Just remind me of the recipes you need and I'll copy them as soon as I am able to.




I hope you are all well


Isabelle 



P.S. I can't wait to read you all again!


----------



## nancya (Apr 30, 2001)

Dear Isabelle,

I've been wondering where you are...I miss you! Please, please feel better soon.

Nancy

*Autumn*

The leaves are falling, falling as if from afar,
as if withered in the distant gardens of heaven;
with nay-saying gestures they fall.

And in the nights falls the heavy earth
from all the stars into loneliness.
We are all falling. This hand there falls.
And look at the other: it is in all of them.

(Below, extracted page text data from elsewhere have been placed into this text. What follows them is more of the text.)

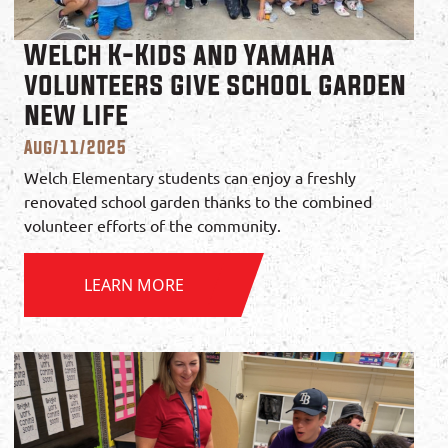
Welch K-Kids and Yamaha
volunteers give school garden
new life
Aug/11/2025
Welch Elementary students can enjoy a freshly
renovated school garden thanks to the combined
volunteer efforts of the community.
LEARN MORE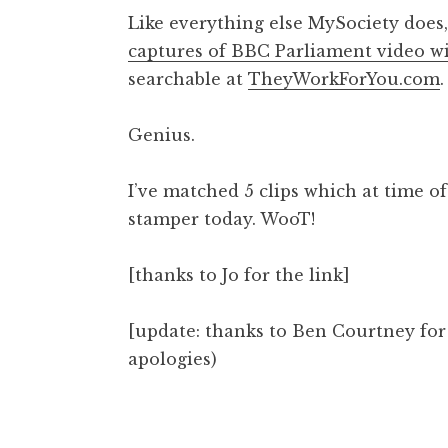
o
Like everything else MySociety does,
n
captures of BBC Parliament video w
a
searchable at
TheyWorkForYou.com
.
t
h
a
Genius.
n
S
I’ve matched 5 clips which at time o
a
stamper today. WooT!
n
d
e
[thanks to Jo for the link]
r
s
[update: thanks to Ben Courtney for t
o
apologies)
n
Posted in
Uncategorized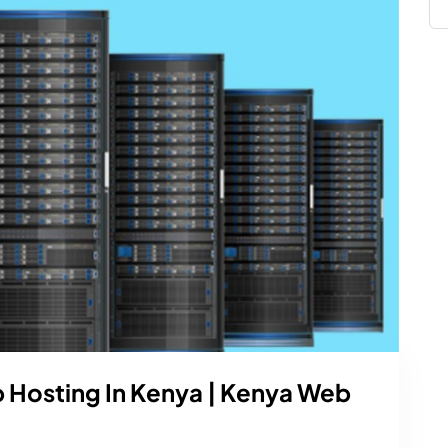
b Hosting In Kenya | Kenya Web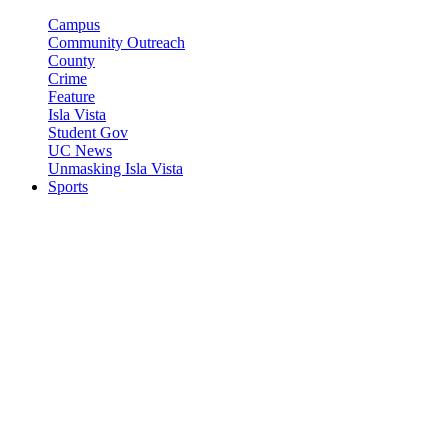
Campus
Community Outreach
County
Crime
Feature
Isla Vista
Student Gov
UC News
Unmasking Isla Vista
Sports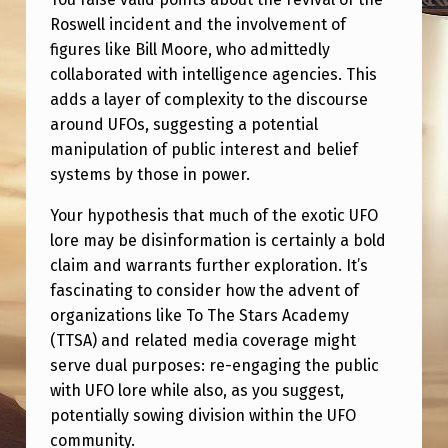
Roswell incident and the involvement of
figures like Bill Moore, who admittedly
collaborated with intelligence agencies. This
adds a layer of complexity to the discourse
around UFOs, suggesting a potential
manipulation of public interest and belief
systems by those in power.
Your hypothesis that much of the exotic UFO
lore may be disinformation is certainly a bold
claim and warrants further exploration. It’s
fascinating to consider how the advent of
organizations like To The Stars Academy
(TTSA) and related media coverage might
serve dual purposes: re-engaging the public
with UFO lore while also, as you suggest,
potentially sowing division within the UFO
community.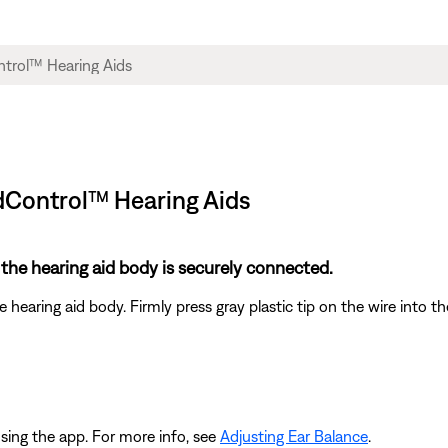
ndControl™ Hearing Aids
 the hearing aid body is securely connected.
earing aid body. Firmly press gray plastic tip on the wire into th
sing the app. For more info, see
Adjusting Ear Balance
.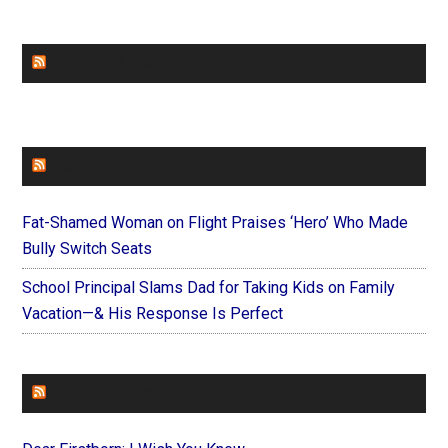
CHURCHLEADERS
FAITHIT
Fat-Shamed Woman on Flight Praises ‘Hero’ Who Made
Bully Switch Seats
School Principal Slams Dad for Taking Kids on Family
Vacation—& His Response Is Perfect
FOREVERYMOM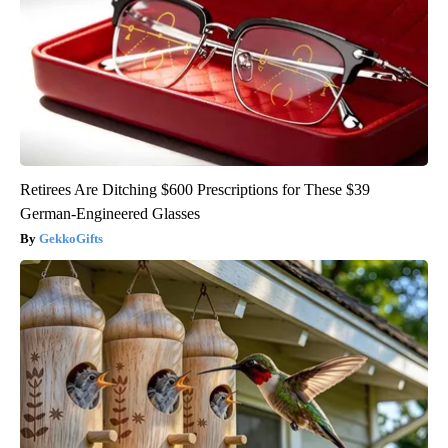
Retirees Are Ditching $600 Prescriptions for These $39
German-Engineered Glasses
GekkoGifts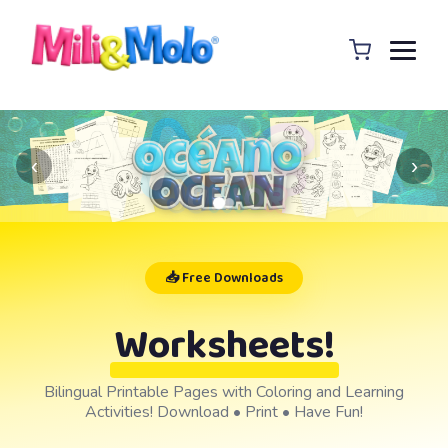
‹
›
📥 Free Downloads
Worksheets!
Bilingual Printable Pages with Coloring and Learning
Activities! Download • Print • Have Fun!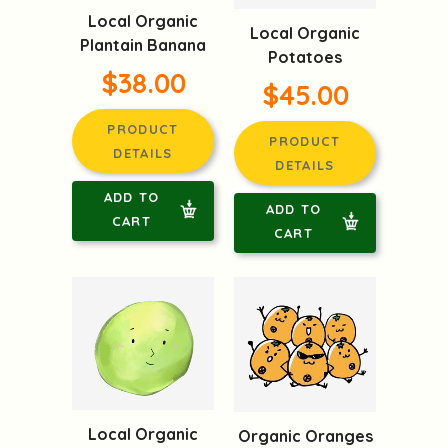
Local Organic
Local Organic
Plantain Banana
Potatoes
$38.00
$45.00
PRODUCT
PRODUCT
DETAILS
DETAILS
ADD TO
ADD TO
CART
CART
Local Organic
Organic Oranges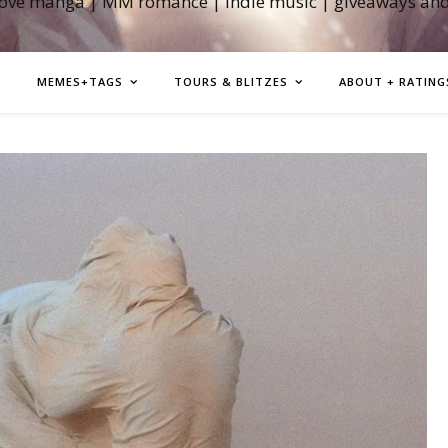
love manga | MM romance | indie music | giveaways an
MEMES+TAGS
TOURS & BLITZES
ABOUT + RATING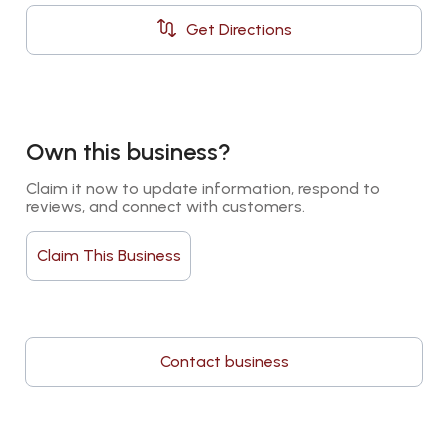
Get Directions
Own this business?
Claim it now to update information, respond to 
reviews, and connect with customers.
Claim This Business
Contact business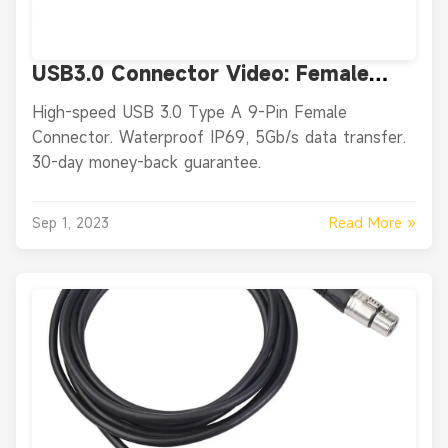
USB3.0 Connector Video: Female
USB3.0 9 Pin Straight Female for
High-speed USB 3.0 Type A 9-Pin Female
Cable Connector
Connector. Waterproof IP69, 5Gb/s data transfer.
30-day money-back guarantee.
Read More »
Sep 1, 2023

And yet there is one, who holds all this
falling with infinite gentleness in his hands.

_Rainer Maria Rilke_


----------



## suzanne (May 26, 2001)

The most important thing is that you be well. Hope you're on the mend.


----------



## mezzaluna (Aug 29, 2000)

Take care of yourself, Isa! I wish you good health to match your caring heart.


----------



## jim berman (Oct 28, 1999)

Take care! We are thinking about you!


----------



## shroomgirl (Aug 11, 2000)

Take care of yourself my friend.


----------



## chrose (Nov 20, 2000)

Hang in there Isa. We wish you all the best.


----------



## jock (Dec 4, 2001)

Take care dear friend. I think of you often and wish you well.

Jock


----------



## leo r. (Nov 10, 2001)

Isabelle,the most important thing is that you get better first.
You can`t do everything at the same time,Leo.


----------



## shawtycat (Feb 6, 2002)

Take care Isa.....I hope you feel better soon. 

Jodi


----------



## cape chef (Jul 31, 2000)

Be well and take care of yourself.


----------



## momoreg (Mar 4, 2000)

Hope you're back home soon, Isa. I'm sending lots of warm vibes your way.


----------



## w.debord (Mar 6, 2001)

I'm sorry to read your not totally well. My thoughts are with you and I hope it won't be long before you up and around. 

Get well soon,

Wendy


----------



## athenaeus (Jul 24, 2001)

Hi Isabelle! I thought that you were threw with this! My thoughts are with you!
Be well soon, my friend, Christmas is coming and your friends are waiting for your miniatures


----------



## amira (Mar 11, 2001)

Get well soon.


----------



## amira (Mar 11, 2001)

Get well soon.
Amira.


----------